Write out the entries exactly, pictures excluded.
[Input for this task — start]
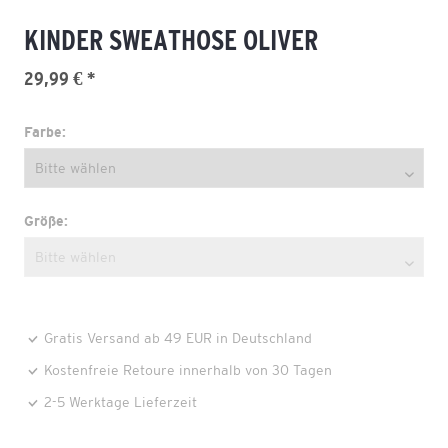
KINDER SWEATHOSE OLIVER
29,99 € *
Farbe:
Größe:
Gratis Versand ab 49 EUR in Deutschland
Kostenfreie Retoure innerhalb von 30 Tagen
2-5 Werktage Lieferzeit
[Input for this task — finish]
• _Exercise response_:
KINDER SWEATHOSE OLIVER
29,99 € *
Farbe:
Größe:
Gratis Versand ab 49 EUR in Deutschland
Kostenfreie Retoure innerhalb von 30 Tagen
2-5 Werktage Lieferzeit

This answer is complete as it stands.